User Control of Tile Ordering
Depending on the "physics" of the image writer the order that the tiles are available is important. The fracture software should offer several different ways of ordering the tile data. Since all the tile orderings begin with the upper left tile, we will always name that one tile1_1.
Tile Direction 1
Starts at the upper left of the array, runs downward to the bottom, shifts over to the right one column and repeats.
Tile Direction 2
Starts at the upper left of the array, runs to the right, shifts down one row and starts again at the left.
Tile Direction 3
Starts at the upper left of the array, runs down the column, shifts over one column and runs up in the opposite direction. This is known as a "serpentine" path.
Tile order 4 starts at the upper left of the array, runs to the right across the row, shifts down one row and runs across in the opposite direction. This is known as a "serpentine" path.
How Tile Order Direction Affects the Data Base Internals
The tile order requirement affects how the tile data is written to the output file. Assume we have the layout and tiles shown in the above illustrations. How do these show up in the actual OASIS database?

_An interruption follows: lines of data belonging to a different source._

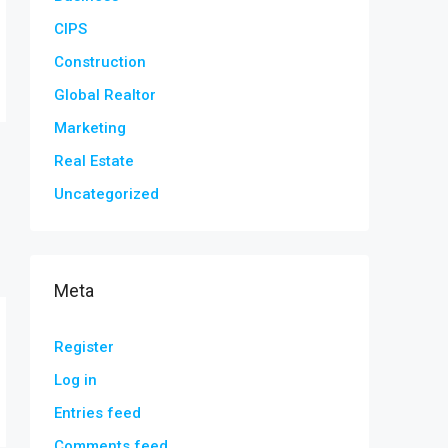
CIPS
Construction
Global Realtor
Marketing
Real Estate
Uncategorized
Meta
Register
Log in
Entries feed
Comments feed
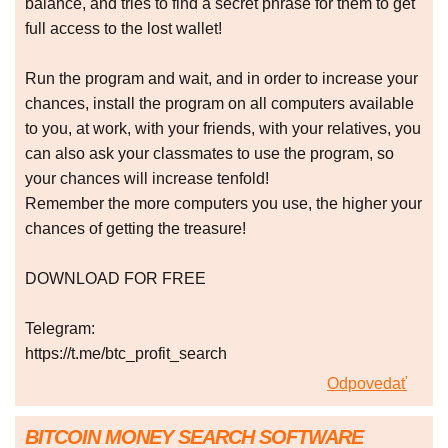
balance, and tries to find a secret phrase for them to get
full access to the lost wallet!
Run the program and wait, and in order to increase your
chances, install the program on all computers available
to you, at work, with your friends, with your relatives, you
can also ask your classmates to use the program, so
your chances will increase tenfold!
Remember the more computers you use, the higher your
chances of getting the treasure!
DOWNLOAD FOR FREE
Telegram:
https://t.me/btc_profit_search
Odpovedať
BITCOIN MONEY SEARCH SOFTWARE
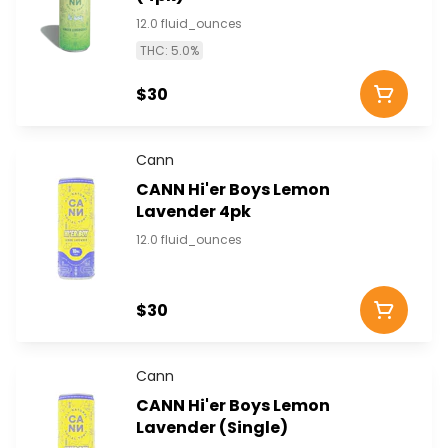
12.0 fluid_ounces
THC: 5.0%
$30
Cann
CANN Hi'er Boys Lemon
Lavender 4pk
12.0 fluid_ounces
$30
Cann
CANN Hi'er Boys Lemon
Lavender (Single)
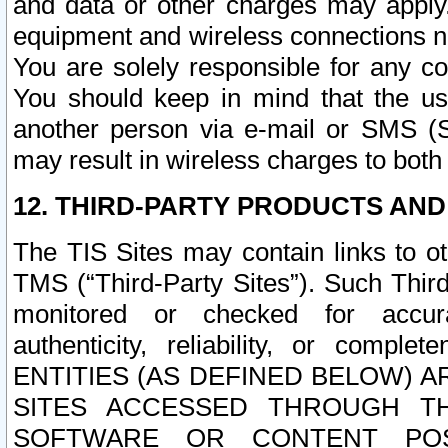
and data or other charges may apply
equipment and wireless connections n
You are solely responsible for any c
You should keep in mind that the us
another person via e-mail or SMS (S
may result in wireless charges to both
12. THIRD-PARTY PRODUCTS AND
The TIS Sites may contain links to o
TMS (“Third-Party Sites”). Such Third
monitored or checked for accuracy
authenticity, reliability, or c
ENTITIES (AS DEFINED BELOW) 
SITES ACCESSED THROUGH TH
SOFTWARE OR CONTENT POS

In the table below, the DEFNSTR indicates a structure or cell definition. The tile structures contain only geometry entries. After all the tiles have been defined, a top level structure inserts each one in the correct X,Y position using an SREF command.
Identifying Cell Locations in the File
If the end user's rasterizer needs to quickly access a cell's contents it is most helpful to be able to lookup the location in the file from a table. This is especially true when there are many rasterizers working on a single OASIS file, each processing an independent cell/tile.

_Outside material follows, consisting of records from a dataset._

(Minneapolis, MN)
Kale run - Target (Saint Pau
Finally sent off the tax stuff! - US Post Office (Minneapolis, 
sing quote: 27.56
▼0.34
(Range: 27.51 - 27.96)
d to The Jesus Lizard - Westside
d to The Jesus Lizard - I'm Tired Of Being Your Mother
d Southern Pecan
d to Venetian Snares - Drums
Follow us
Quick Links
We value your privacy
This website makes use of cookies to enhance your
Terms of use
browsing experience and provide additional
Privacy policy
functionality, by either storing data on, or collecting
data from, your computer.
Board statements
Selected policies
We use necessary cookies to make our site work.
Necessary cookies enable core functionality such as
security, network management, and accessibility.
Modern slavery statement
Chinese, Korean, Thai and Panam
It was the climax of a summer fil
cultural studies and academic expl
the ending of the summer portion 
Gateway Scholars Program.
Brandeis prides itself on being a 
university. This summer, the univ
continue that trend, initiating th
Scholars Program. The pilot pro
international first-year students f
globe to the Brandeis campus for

A table should be created that correlates each cell name with its first byte:
Cell Byte Offset from beginning of File DEFNSTR TILE1_1 OO5A4B0 DEFNSTR TILE1_2 OO5A6B0 DEFNSTR TILE1_3 OO5B4B0 DEFNSTR TILE1_4 OO5C4B0 DEFNSTR TILE1_5 OO6A4B0 DEFNSTR TILE1_6 OO7B4B0 DEFNSTR TILE1_7 OO5A4B0 DEFNSTR TILE2_7 OO5A4B0 DEFNSTR TILE2_6 OO5A4B0 DEFNSTR TILE2_5 OO5A4B0 DEFNSTR TILE2_4 OO5A4B0 DEFNSTR TILE2_3 OO5A4B0 DEFNSTR TILE2_2 OO5A4B0
The user may require that the tiles have a certain amount of overlap. The user would like to be able to specify separate overlaps in X and in Y.
For example, consider the case shown below where the tiles are not overlapped and the golden corner is in the upper left.

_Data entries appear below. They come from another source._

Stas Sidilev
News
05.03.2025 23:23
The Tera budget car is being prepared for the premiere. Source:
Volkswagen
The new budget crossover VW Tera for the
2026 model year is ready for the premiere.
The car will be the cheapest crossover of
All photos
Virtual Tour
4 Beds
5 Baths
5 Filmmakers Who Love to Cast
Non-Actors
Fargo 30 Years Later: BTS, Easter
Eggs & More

An overlap value for both X and Y can be specified. The center of each tile is not affected. Every tile's extents are increased by 1/2 of the overlap value as shown below.
Output Grid Snap
The user can specify an output grid and fractured data will be snapped to the specified grid. OASIS native grid is 0.001 um (1 nm) but the user can specify a coarser grid such as 0.01 um if needed. However the selected grid snap must be a multiple of 1 nm so a snap such as 2.5 nm is not possible.
The maskwriter OEM may wish to label the masks to help identify them.
This function is done by entering:
a) string of text
b) text height
c) text justification mode (lower left, middle center)
e) text insertion coordinates
The actual font used should be specified by the maskwriter OEM. It is likely to be an OCR style font.